Mindtrace Cluster Module
The Mindtrace Cluster module provides a distributed computing framework for managing and orchestrating jobs across multiple worker nodes. It enables scalable, fault-tolerant job execution with support for various execution environments including Git repositories and Docker containers.
Overview
The cluster module consists of three main components:
- ClusterManager: Central orchestrator that manages job distribution and worker coordination
- Node: Worker node that can launch and manage workers
- Worker: Executable units that process jobs
Architecture
┌─────────────────┐ ┌─────────────────┐ ┌─────────────────┐
│ ClusterManager │ │ Node │ │ Worker │
│ │ │ │ │ │
│ • Job routing │◄──►│ • Worker launch │◄──►│ • Job execution │
│ • Status tracking│ │ • Registry access│ │ • Environment mgmt│
│ • Worker mgmt │ │ • Resource mgmt │ │ • Status reporting│
└─────────────────┘ └─────────────────┘ └─────────────────┘
Core Components
ClusterManager
The central orchestrator that: - Routes jobs to appropriate endpoints or workers - Tracks job and worker status - Manages worker registration and auto-connection - Provides a unified API for job submission and monitoring
Key Features: - Job schema targeting (direct endpoint routing vs orchestrator) - Worker type registration with Git/Docker support - Automatic worker-to-job schema connection - Real-time status monitoring
Node
A worker node that: - Launches workers from the registry - Manages worker lifecycle - Provides resource isolation
Key Features: - Worker registry integration - Automatic cluster registration - Worker process management
Worker
Executable units that: - Process individual jobs - Report status back to cluster - Support various execution environments
Key Features: - Abstract base class for custom workers - Built-in status tracking - Cluster communication - Environment management
Built-in Workers
EchoWorker
A simple worker that echoes messages with optional delay:
from mindtrace.cluster.workers.echo_worker import EchoWorker
# Usage
worker = EchoWorker()
result = worker._run({"message": "Hello World", "delay": 2})

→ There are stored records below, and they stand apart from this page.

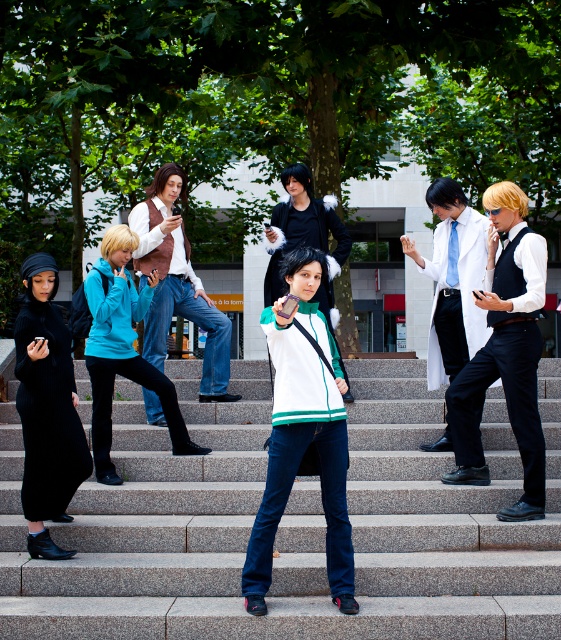 Which is more to the right, ribbed black dress at lower left or matte black wig at center?

From the viewer's perspective, matte black wig at center appears more on the right side.

Describe the element at coordinates (47, 408) in the screenshot. I see `ribbed black dress at lower left` at that location.

Locate an element on the screen. ribbed black dress at lower left is located at coordinates (47, 408).

Is white matte jacket at center to the right of matte white vest at center from the viewer's perspective?

No, white matte jacket at center is not to the right of matte white vest at center.

Who is positioned more to the right, white matte jacket at center or matte white vest at center?

matte white vest at center

Find the location of a particular element. The image size is (561, 640). white matte jacket at center is located at coordinates (302, 435).

Can you confirm if matte white vest at center is positioned below denim pants at center?

Correct, matte white vest at center is located below denim pants at center.

Does matte white vest at center have a lesser height compared to denim pants at center?

Yes, matte white vest at center is shorter than denim pants at center.

What do you see at coordinates (505, 353) in the screenshot? This screenshot has height=640, width=561. I see `matte white vest at center` at bounding box center [505, 353].

Locate an element on the screen. The width and height of the screenshot is (561, 640). matte white vest at center is located at coordinates (505, 353). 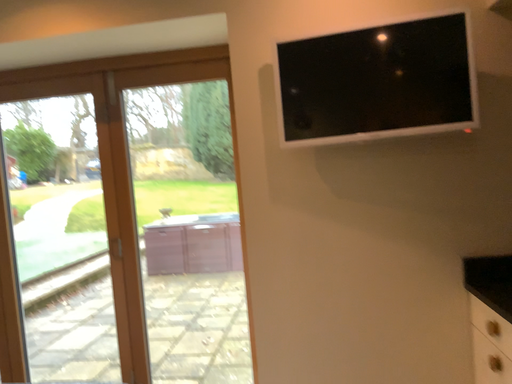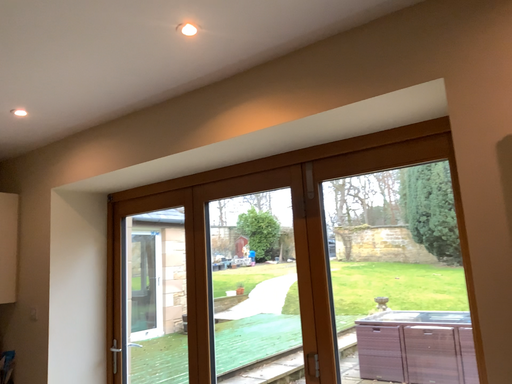 Question: How did the camera likely rotate when shooting the video?

Choices:
 (A) rotated left
 (B) rotated right

Answer: (A) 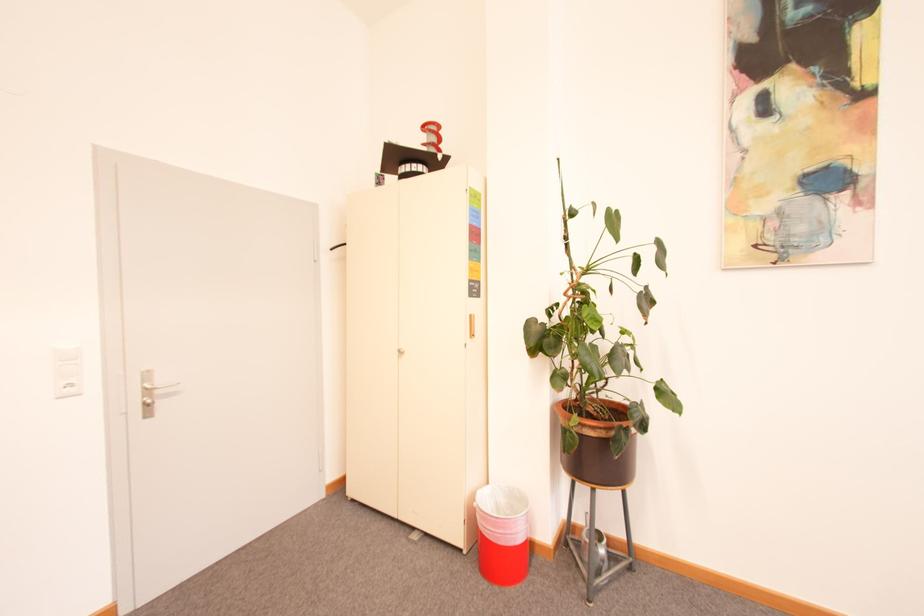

# Returns: {"status": "completed", "output": {"echoed": "Hello World"}}
RunScriptWorker
A worker that executes scripts in isolated environments. For git repositories, will sync the environment using uv sync.
from mindtrace.cluster.workers.run_script_worker import RunScriptWorker
# Git environment example
job_data = {
"environment": {
"git": {
"repo_url": "https://github.com/user/repo",
"branch": "main",
"working_dir": "scripts"
}
},
"command": "python process_data.py"
}
# Docker environment example
job_data = {
"environment": {
"docker": {
"image": "python:3.9",
"working_dir": "/app",
"volumes": {"/host/path": "/container/path"},
"environment": {"ENV_VAR": "value"}
}
},
"command": "python script.py"
}
Usage Examples
Basic Cluster Setup
from mindtrace.cluster import ClusterManager, Node
from mindtrace.jobs import JobSchema, job_from_schema
# Launch cluster manager
cluster = ClusterManager.launch(host="localhost", port=8002)
# Launch node
node = Node.launch(
host="localhost",
port=8003,
cluster_url=str(cluster.url)
)
# Register worker type
cluster.register_worker_type(
worker_name="myworker",
worker_class="myapp.workers.MyWorker",
worker_params={}
)
# Launch worker
worker_url = "http://localhost:8004"
node.launch_worker(worker_type="myworker", worker_url=worker_url)
# Submit job
job = job_from_schema(my_job_schema, input_data={"key": "value"})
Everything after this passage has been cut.